Najat El Hachmi ist erst mit Tamazight aufgewachsen, hat dann Katalanisch gelernt und erst danach Spanisch. Aus Unsicherheit im Umgang mit Sprache wurde Leidenschaft

  • Isabella Caldart
  • Lesedauer: 7 Min.

Nach mehr als fünf Wochen darf Ende November die Gastronomie in Katalonien wieder öffnen, entsprechend lebhaft geht es in Barcelona zu. Die katalanisch-marokkanische Autorin Najat El Hachmi wohnt in dem Viertel Gràcia, das sich selbst zu Tourismuszeiten seinen dörflichen Charme bewahrt. Sie schlägt die Terrasse eines ihrer Stammcafés vor, um über den Roman »Eine fremde Tochter« zu sprechen, der kürzlich auf Deutsch veröffentlicht wurde.

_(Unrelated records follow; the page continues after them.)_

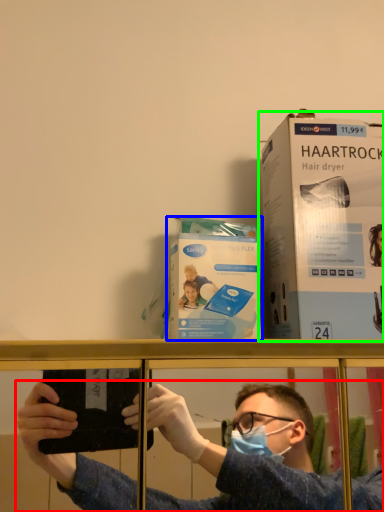 Question: Estimate the real-world distances between objects in this image. Which object is farther from person (highlighted by a red box), paperback book (highlighted by a blue box) or paperback book (highlighted by a green box)?

Choices:
 (A) paperback book
 (B) paperback book

Answer: (A) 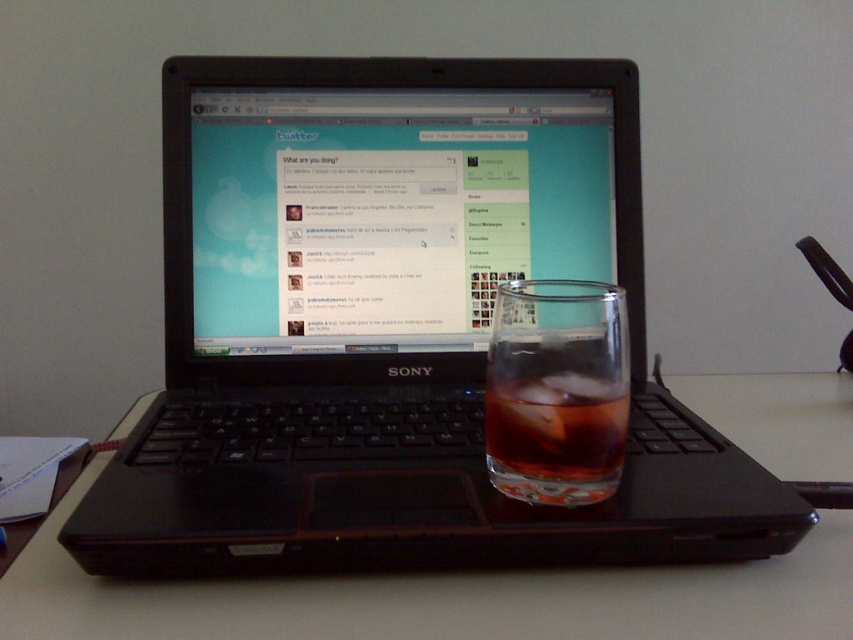 From the picture: You are trying to place a book that is 12 inches tall on the desk. The desk has the black plastic laptop at center and transparent glass at center. Which object should you move to make space for the book?

The black plastic laptop at center is taller than the transparent glass at center, so you should move the transparent glass at center to make space for the book.

You are organizing a desk and need to place the black plastic laptop at center and transparent glass at center into a drawer. The drawer has a height limit of 3 inches. Which item might not fit due to its thickness?

The transparent glass at center is thicker than the black plastic laptop at center, so it might not fit into the drawer with a 3 inch height limit.

You are organizing a small party and need to pour drinks into both the transparent glass at center and the translucent glass at laptop right. Which glass should you choose if you want to serve a larger quantity of liquid without spilling?

The translucent glass at laptop right has a greater height than the transparent glass at center, so it can hold more liquid and is better suited for serving a larger quantity without spilling.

Auf Katalanisch ist Ihr Roman 2015 erschienen. Wie ist es, jetzt über einen Text zu sprechen, den Sie vor mehr als fünf Jahren verfasst haben?

Wenn man gerade veröffentlicht hat, fühlt man sich sehr exponiert. Der Abstand hilft. Es ist schon merkwürdig - das, was du geschrieben hast, bleibt immer da, während du selbst dich veränderst, weiterentwickelst.

Das Thema Sprache ist eines der wichtigsten Motive des Buchs. Mir ist ein bestimmtes Detail besonders ins Auge gesprungen: Die Protagonistin sagt »die Sprache der Mutter« statt »Muttersprache«, womit sie eine deutliche Distanz zwischen sich und der Mutter und eben ihrer Sprache schafft.

In dem Roman geht es um das Verhältnis von Tochter und Mutter, aber auch um das Verhältnis der Tochter zur Sprache ihrer Mutter sowie zum Wertesystem, der Kultur und allem, was mit ihrer Herkunft zusammenhängt. Ich glaube, dass wir Kinder der Immigration ein eigentümliches Verhältnis zur Sprache haben. Wir haben sie von unseren Eltern gelernt und sollten sie deswegen am natürlichsten verwenden. Aber durch die Migration ändert sich das. Zu Hause wird eine andere Sprache gesprochen als draußen. Dadurch entwickelt sich eine Distanz - anders als beim Muttersprachler. Gerade Jugendliche benutzen mit Freunden ein ganz anderes Register als in der Familie. In meiner Herkunftskultur gibt es ein großes Tabu um das Thema Sexualität. Mit den Eltern kann man darüber nicht sprechen und hat damit ein ganzes linguistisches Terrain, das unbenutzt bleibt. Dazu kommt, dass Tamazight eine orale Sprache ist, die kaum niedergeschrieben wurde. So kennt sie fast niemand, fast wie eine Geheimsprache.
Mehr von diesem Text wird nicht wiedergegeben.